--- DATA FOR PROCESSING Enclosed Below ---
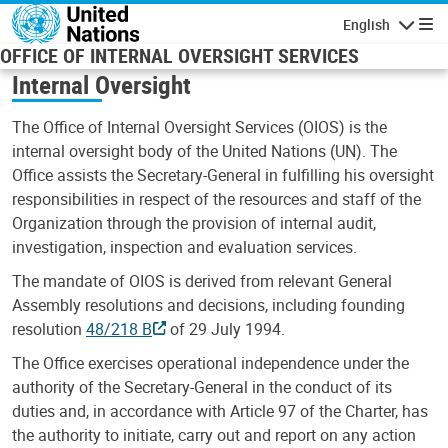
Skip to main content
English
Navigatio
OFFICE OF INTERNAL OVERSIGHT SERVICES
Internal Oversight
The Office of Internal Oversight Services (OIOS) is the
internal oversight body of the United Nations (UN). The
Office assists the Secretary-General in fulfilling his oversight
responsibilities in respect of the resources and staff of the
Organization through the provision of internal audit,
investigation, inspection and evaluation services.
The mandate of OIOS is derived from relevant General
Assembly resolutions and decisions, including founding
resolution
48/218 B
of 29 July 1994.
The Office exercises operational independence under the
authority of the Secretary-General in the conduct of its
duties and, in accordance with Article 97 of the Charter, has
the authority to initiate, carry out and report on any action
--- End of Enclosed DATA FOR PROCESSING ---
**WHAT IS NEEDED**. Give back the lines above exactly, from the one with "Office assists the" through the last line.

**YOUR RESPONSE**.
Office assists the Secretary-General in fulfilling his oversight
responsibilities in respect of the resources and staff of the
Organization through the provision of internal audit,
investigation, inspection and evaluation services.
The mandate of OIOS is derived from relevant General
Assembly resolutions and decisions, including founding
resolution
48/218 B
of 29 July 1994.
The Office exercises operational independence under the
authority of the Secretary-General in the conduct of its
duties and, in accordance with Article 97 of the Charter, has
the authority to initiate, carry out and report on any action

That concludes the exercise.